----- Given records

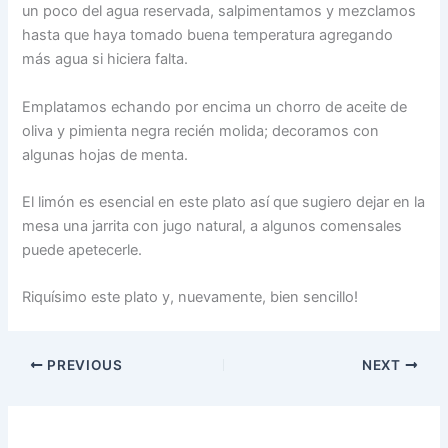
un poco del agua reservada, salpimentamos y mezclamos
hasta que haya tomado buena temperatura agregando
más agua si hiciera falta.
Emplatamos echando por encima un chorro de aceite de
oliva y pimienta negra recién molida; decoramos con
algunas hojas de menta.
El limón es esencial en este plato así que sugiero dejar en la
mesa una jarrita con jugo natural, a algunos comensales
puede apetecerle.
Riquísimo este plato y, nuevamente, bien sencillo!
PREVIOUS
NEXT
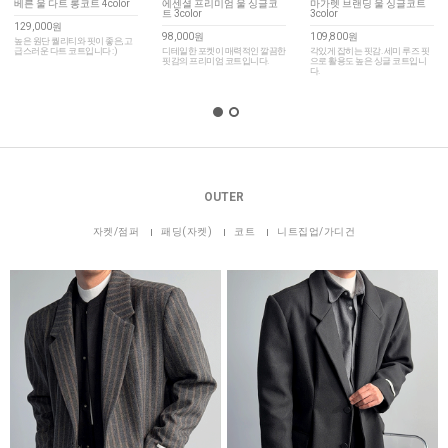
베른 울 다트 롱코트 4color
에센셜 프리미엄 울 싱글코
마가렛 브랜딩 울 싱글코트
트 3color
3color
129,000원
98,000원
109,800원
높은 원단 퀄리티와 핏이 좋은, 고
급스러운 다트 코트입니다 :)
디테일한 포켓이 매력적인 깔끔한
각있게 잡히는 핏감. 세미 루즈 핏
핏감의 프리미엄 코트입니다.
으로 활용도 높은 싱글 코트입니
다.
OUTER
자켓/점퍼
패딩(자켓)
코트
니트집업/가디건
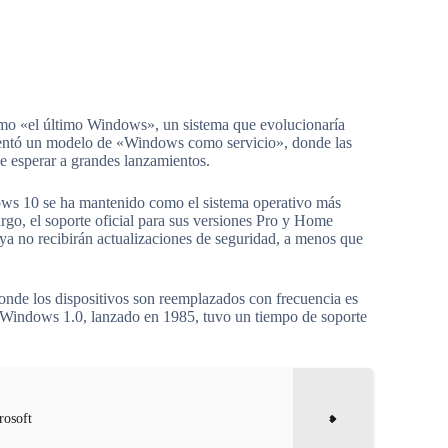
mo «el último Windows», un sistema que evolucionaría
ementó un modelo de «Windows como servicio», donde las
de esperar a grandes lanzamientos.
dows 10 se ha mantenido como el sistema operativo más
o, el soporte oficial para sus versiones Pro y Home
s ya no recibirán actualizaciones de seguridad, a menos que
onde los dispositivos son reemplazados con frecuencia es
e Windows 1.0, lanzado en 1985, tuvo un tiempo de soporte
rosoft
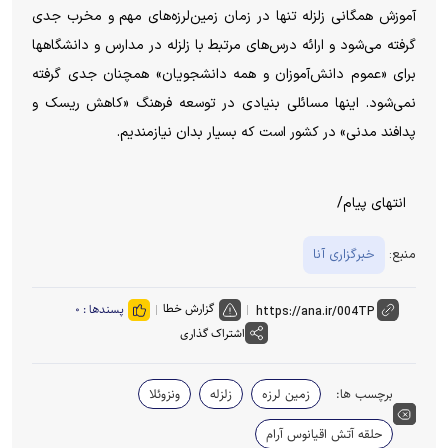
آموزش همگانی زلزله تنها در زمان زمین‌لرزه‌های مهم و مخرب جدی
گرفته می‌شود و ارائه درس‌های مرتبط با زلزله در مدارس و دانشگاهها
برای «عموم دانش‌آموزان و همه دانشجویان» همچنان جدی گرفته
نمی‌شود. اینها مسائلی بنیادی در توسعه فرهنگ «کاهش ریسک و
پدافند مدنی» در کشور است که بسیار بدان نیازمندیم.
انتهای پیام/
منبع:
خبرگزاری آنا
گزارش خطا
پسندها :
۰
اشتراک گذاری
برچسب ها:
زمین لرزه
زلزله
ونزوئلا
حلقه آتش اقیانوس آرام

----------

[What to do]
Above are the records; copy each line from them that includes the string "agua".

[Response below]
un poco del agua reservada, salpimentamos y mezclamos
más agua si hiciera falta.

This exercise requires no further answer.